Certain platforms, such as Cisco’s CES (formerly IronPort), have configurable options to reject or quarantine messages with weak keys.
Strong key support: Universal compatibility
All 19 tested providers successfully validated both 1536-bit and 4096-bit RSA keys without issue. This demonstrates that concerns about compatibility problems with larger key sizes are unfounded. Providers have no trouble handling keys well above the 1024-bit minimum, including non-standard sizes like 1536-bit.
The universal acceptance of 4096-bit keys confirms that organizations can deploy stronger RSA keys without risking delivery problems, though the computational overhead on receiving servers increases with key size.
The adoption paradox
Only 5 providers implement both best practices—supporting modern Ed25519 keys while rejecting weak RSA keys:
- Fastmail
- GMX
- Hostpoint
- MXroute
- Proton Mail
This creates an uncomfortable tradeoff for email administrators. Deploying Ed25519 keys risks authentication failures at Gmail, Microsoft 365, and Yahoo—the three largest providers by volume.

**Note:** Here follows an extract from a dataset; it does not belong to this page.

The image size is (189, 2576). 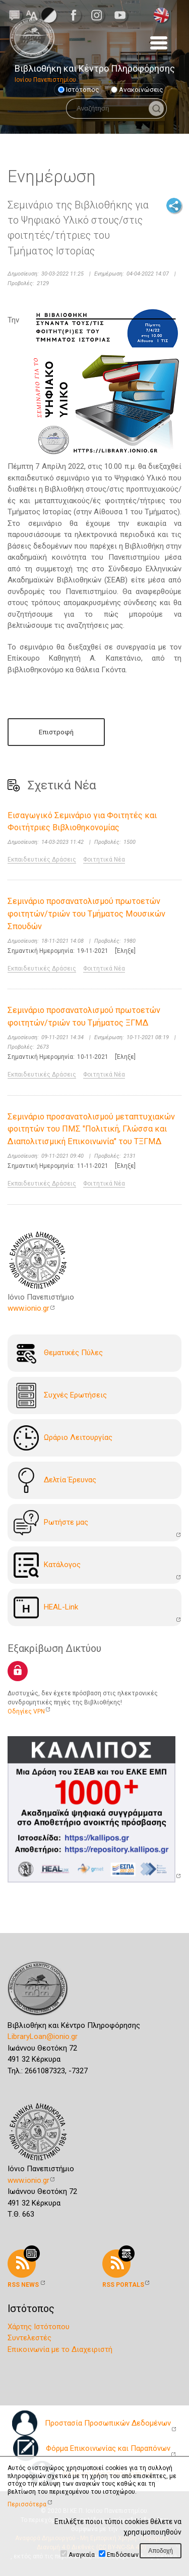 What do you see at coordinates (51, 1522) in the screenshot?
I see `Ρωτήστε μας` at bounding box center [51, 1522]. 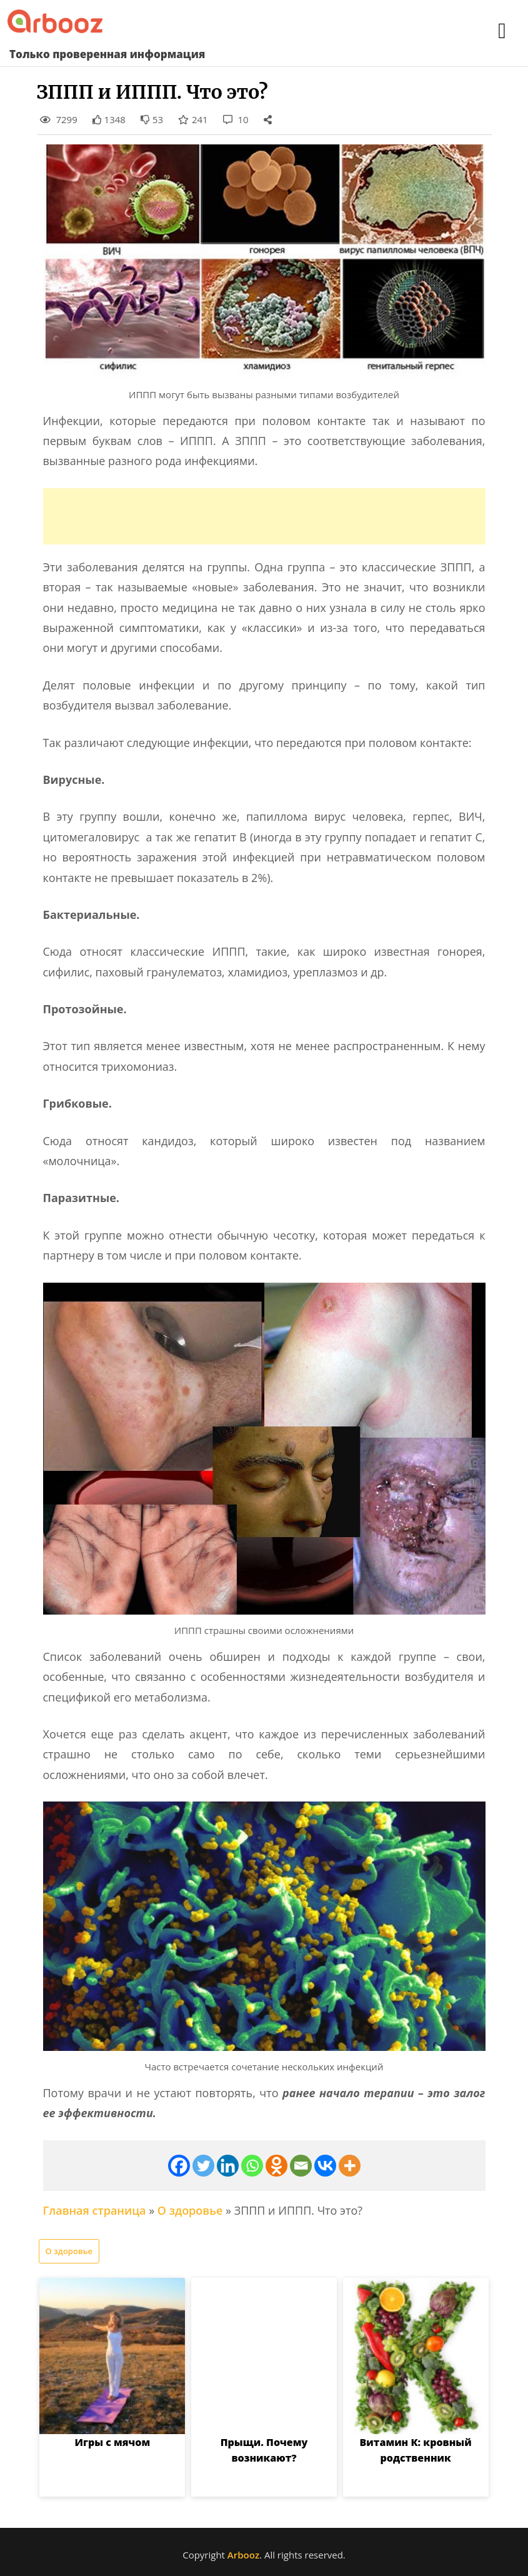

Yet sticking with RSA means larger DNS records, continued computational overhead for receiving mail servers, and compatibility with the six providers that would validate even a trivially-weak 512-bit signature.
Implications for email administrators
Short-term recommendations:
- Deploy RSA-2048 for maximum compatibility
- Audit your current DKIM keys—if any are below 1024 bits, rotate immediately and make sure you’re signing with at least 1024 bits, preferably 2048.
- Monitor Authentication-Results headers to identify providers treating weak keys as valid
- For the email geeks: consider dual-signing (RSA + Ed25519) if your mail infrastructure supports it, though this adds complexity and is mostly a novelty right now.
Long-term outlook:
- Ed25519 adoption is growing but remains incomplete among tier-1 providers
- DMARC failure rates may increase if Ed25519 is deployed without careful provider analysis
- The six providers accepting weak keys represent an exploitable vulnerability in the email ecosystem
For providers:
- Rejecting weak keys should be universal—512-bit and 768-bit RSA keys are cryptographically broken
- Ed25519 support should be prioritized given its standardization in RFC 8463 (published September 2018)
- Clear error messaging (like Gmail’s weak key policy flag) helps administrators identify and fix issues
Email providers remain split, the path forward needs coordination
The email authentication landscape shows a troubling split. While nearly half of tested providers support modern Ed25519 signatures, the three largest providers—Gmail, Microsoft 365, and Yahoo—do not, making broad Ed25519 deployment premature for most organizations. Simultaneously, six providers continue accepting cryptographically weak keys that should have been rejected years ago, creating an exploitable gap in email security.
Email administrators face a waiting game: Ed25519 offers real security and performance benefits, but deploying it today means accepting authentication failures at major providers. Until Gmail, Microsoft, and Yahoo implement RFC 8463, RSA-2048 or RSA-4096 remains the only viable choice for universal compatibility. The priority should be eliminating weak keys from the ecosystem—any domain still using sub-1024-bit DKIM keys is vulnerable to signature forgery and should rotate immediately.
The path forward requires coordinated action: providers must implement Ed25519 support and enforce minimum key lengths, while senders must audit their DKIM configurations and eliminate weak keys. Until broad Ed25519 adoption, the promise of modern email cryptography remains partially unfulfilled. Beyond that, the eventual need for post-quantum signature algorithms looms—though the timeline and standards remain uncertain, both RSA and Ed25519 will eventually be vulnerable to quantum attacks.